As described above, it has been found that strategic performance measurement systems generally have the effect of enhancing people's behavior and organizational capabilities, and ultimately improving organizational performance. However, linking with the reward system may reduce the effectiveness of systems. In addition, there is much that is not known regarding the factors impacting the effectiveness, including whether or not the use of causal relationships between performance measures, which is a presupposition of BSC, actually enhances the effects of strategic performance measurement systems.

However, I believe that the evidence thus far regarding the effectiveness of strategic performance measurement systems is useful for all those who are struggling to utilize important but difficult performance measurement systems.

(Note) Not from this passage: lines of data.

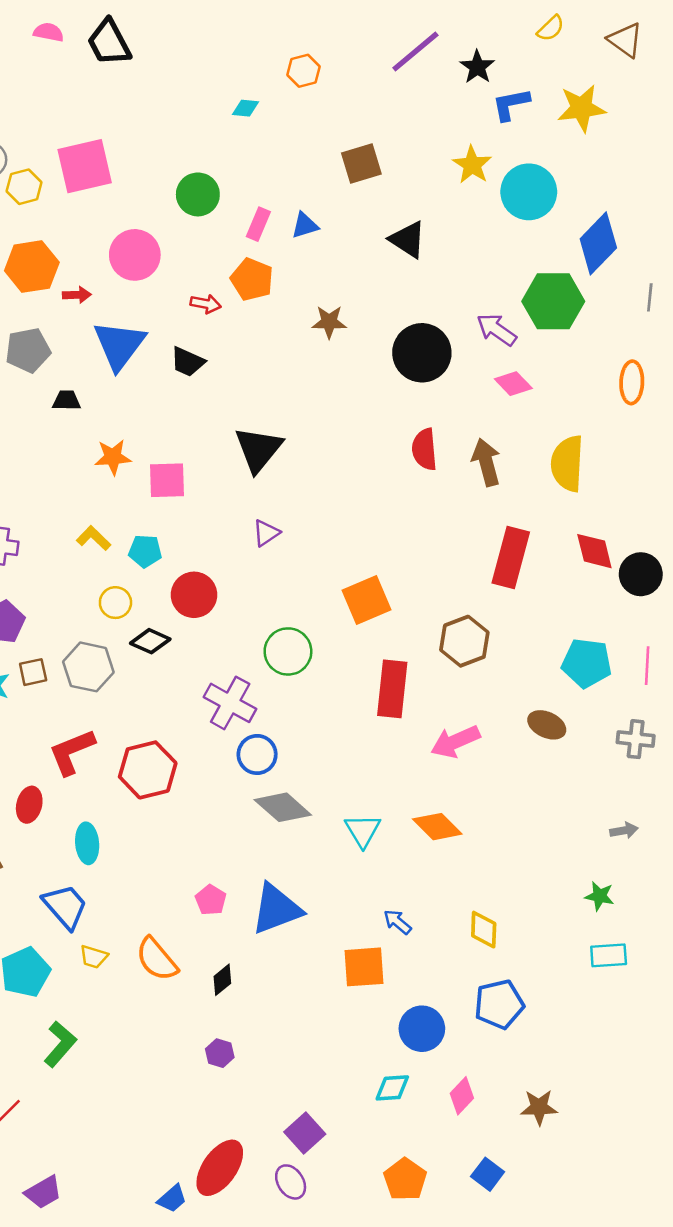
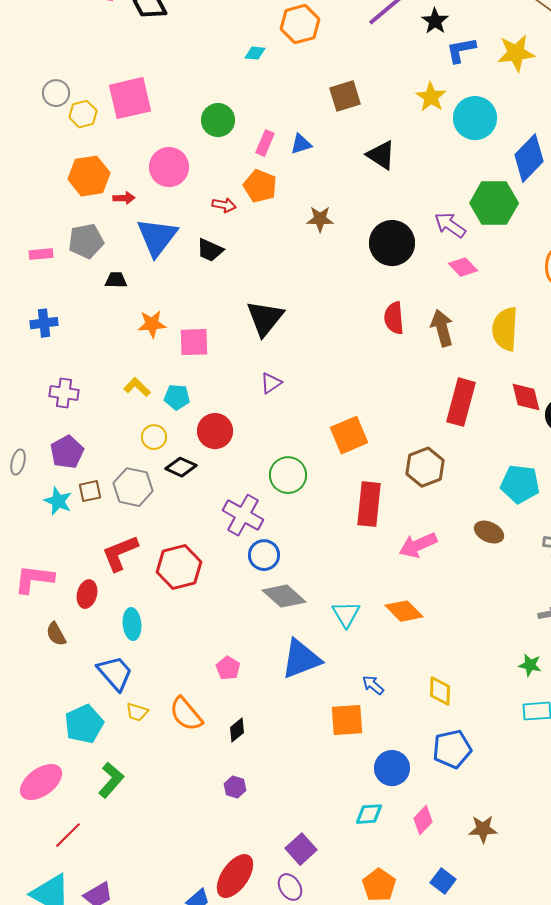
orange hexagon: (303, 71) -> (300, 24), size x1.5
blue triangle: (276, 909) -> (301, 659), moved

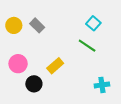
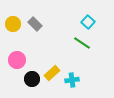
yellow rectangle: (55, 66) -> (52, 73), moved
cyan cross: (102, 85) -> (72, 80), moved

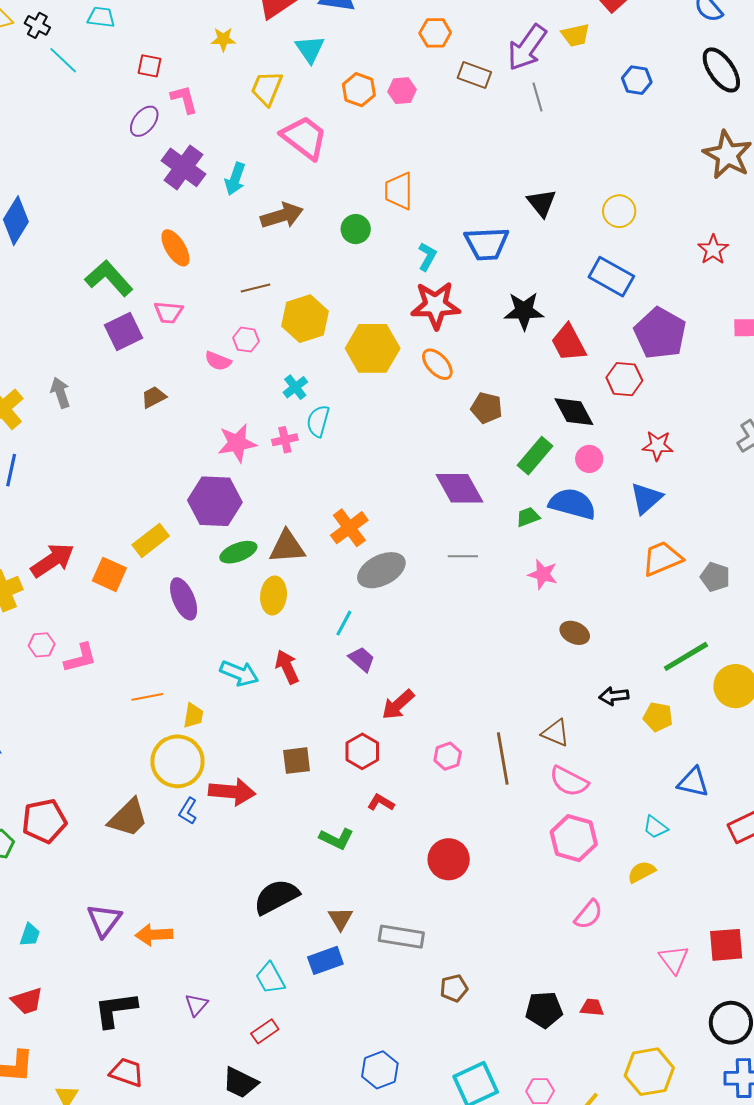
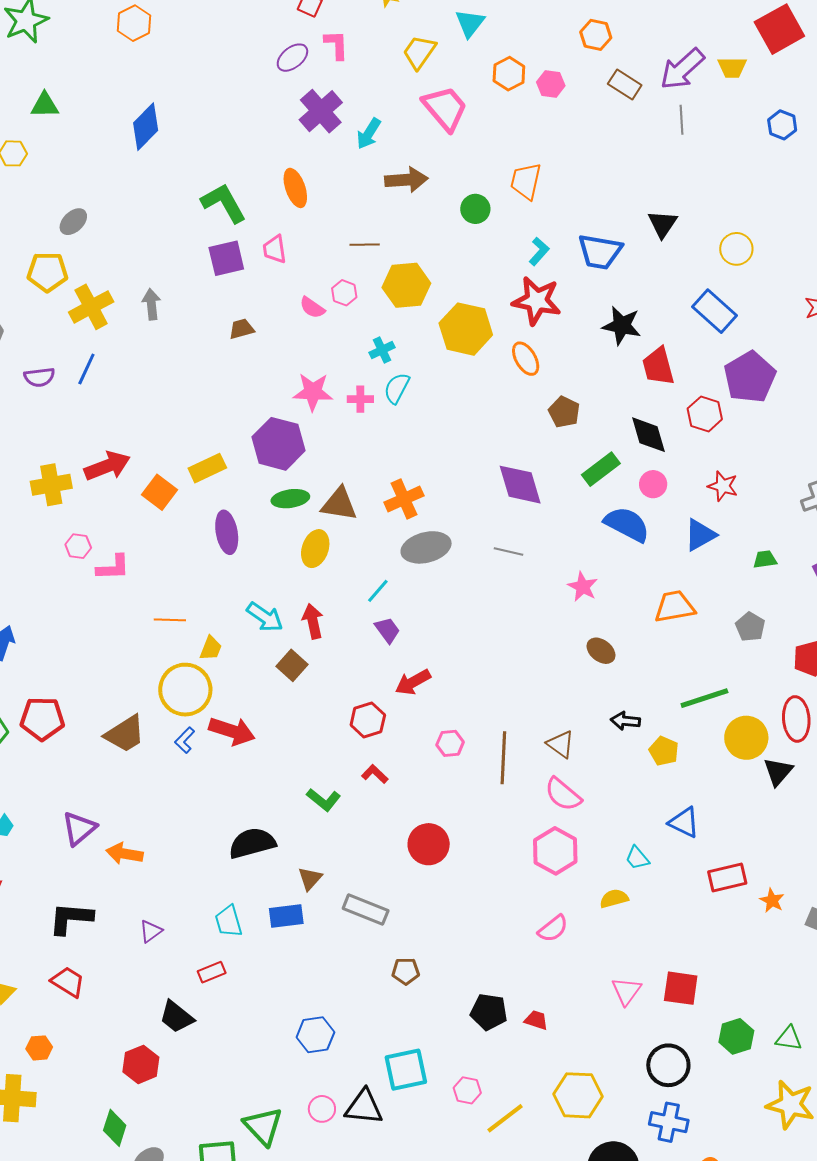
pink trapezoid: (169, 312) -> (275, 249), turned 64
green trapezoid: (528, 517) -> (765, 559), moved
orange trapezoid: (662, 558) -> (675, 607), moved
brown square: (297, 761) -> (292, 665), moved, turned 36

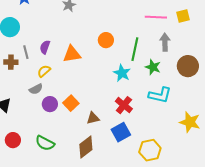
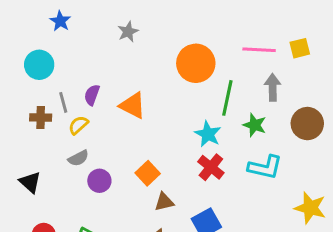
orange circle: (106, 40) -> (196, 63), moved, size x1.6
orange triangle: (72, 54) -> (133, 105), turned 36
yellow semicircle: (44, 71) -> (78, 125), moved
orange square: (71, 103) -> (148, 173), moved
red cross: (124, 105) -> (211, 167), moved

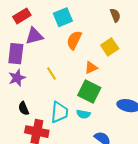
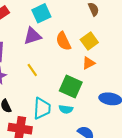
purple triangle: (34, 36) -> (33, 36), moved
orange semicircle: (74, 40) -> (63, 41), moved, turned -48
orange triangle: (91, 68) -> (89, 63), moved

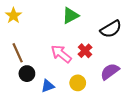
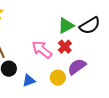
green triangle: (70, 16) -> (66, 26), moved
purple semicircle: (110, 72) -> (77, 67), moved

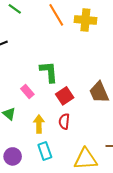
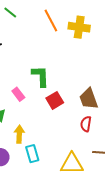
red semicircle: (64, 121) -> (86, 124), moved
yellow arrow: (39, 124) -> (19, 134), moved

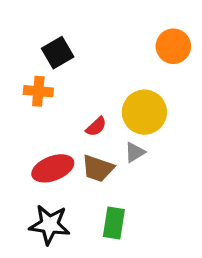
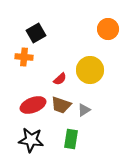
gray triangle: (135, 152) -> (84, 110), moved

[1] Performance measurement systems are also known as performance management systems. Although some theorists emphasize the differences between these systems, both systems shall be treated as one and the same in this article.
[2] Eri Yokota and Takeyoshi Senoo (2010), A case study of strategic management system in Kirin Brewery Co., Ltd. (2), (published in the Mita Business Review) 53 (3): 45-58.
[3] Eri Yokota and Takeyoshi Senoo (2011), A survey of management control systems in Japanese companies, (published in the Mita Business Review) 53 (6): 55-79.
[4] Franco-Santos, M., L. Lucianetti, and M. Bourne (2012), Contemporary performance measurement systems: A review of their consequences and a framework for research. Management accounting research 23 (2): 79-119.
[5] Endrikat, J., T. W. Guenther, and R. Titus (2020), Consequences of strategic performance measurement systems: A meta-analytic review. Journal of Management Accounting Research 32 (1): 103-136.
[6] Eri Yokota and Takeyoshi Senoo (2012), Examining the balanced scorecard as an interactive control system: A case study of a food company, (published in the Melco Journal of Management Accounting Research) 5 (1): 3-14.

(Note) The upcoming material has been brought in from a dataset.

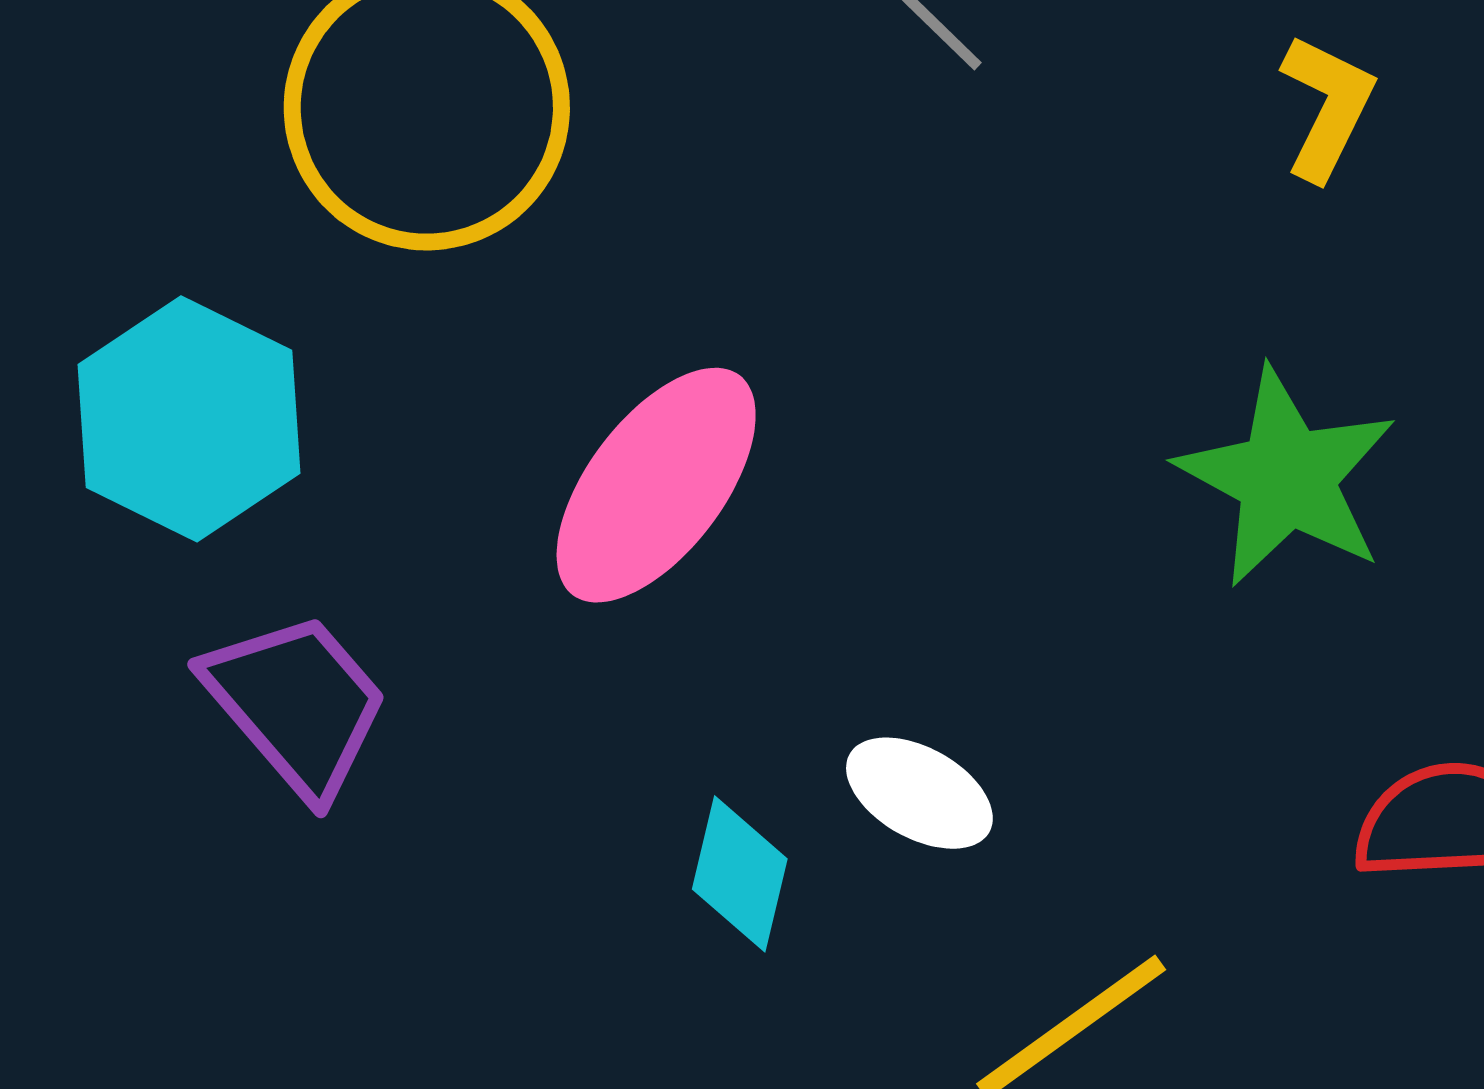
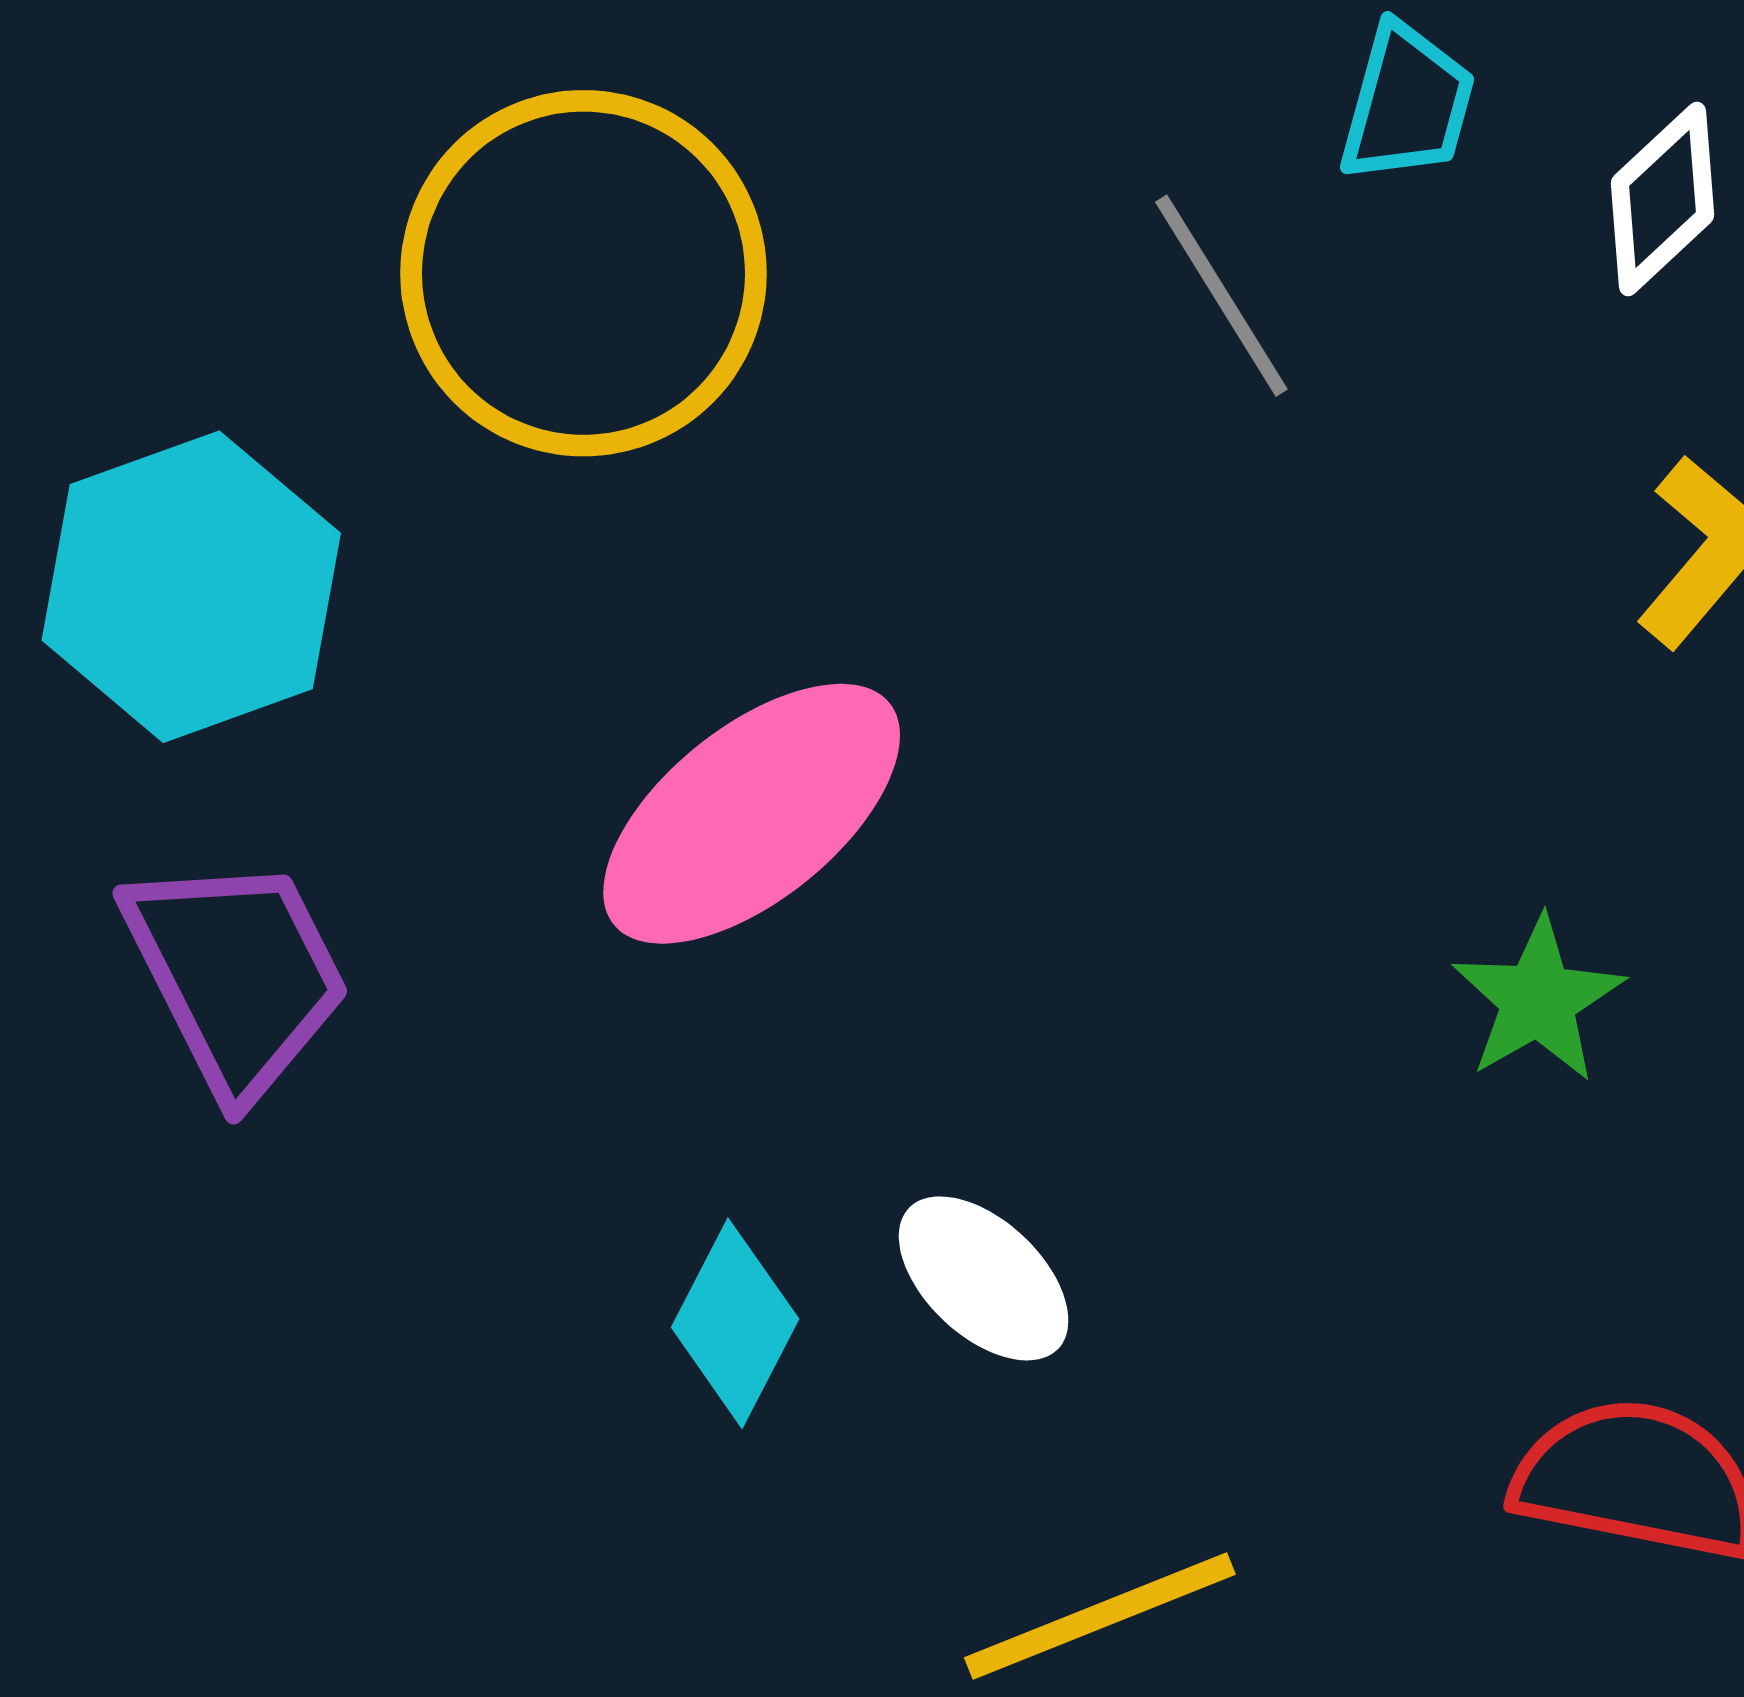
green star: (1287, 477) -> (1538, 1000), size x0.6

Takeyoshi Senoo/Associate Professor, Faculty of Commerce, Chuo University
Area of Specialization: Accounting

Takeyoshi Senoo was born in Tokyo in 1981.
In 2003, he graduated from the School of Commerce, Waseda University.
In 2006, he completed the Master’s Program in the Graduate School of Commerce, Waseda University.
In 2011, he completed the Doctoral Program in the Graduate School of Business and Commerce, Keio University. He holds a Master’s Degree in commerce from Waseda University.
He served as a Full-Time Instructor and Associate Professor at Wakayama University before assuming his current position in 2018.

His current research theme is the empirical analysis of consistency between budgeting and management by objectives.

His main co-authored works include Practical Management Accounting of KAO (edited by Eisuke Yoshida and the Accounting & Finance Division of Kao Corporation; published in 2020 by Chuokeizai-sha Publishing), Deepest Layer of Japanese Management Accounting (edited by Eisuke Yoshida; published in 2017 by Chuokeizai-sha Publishing), and more.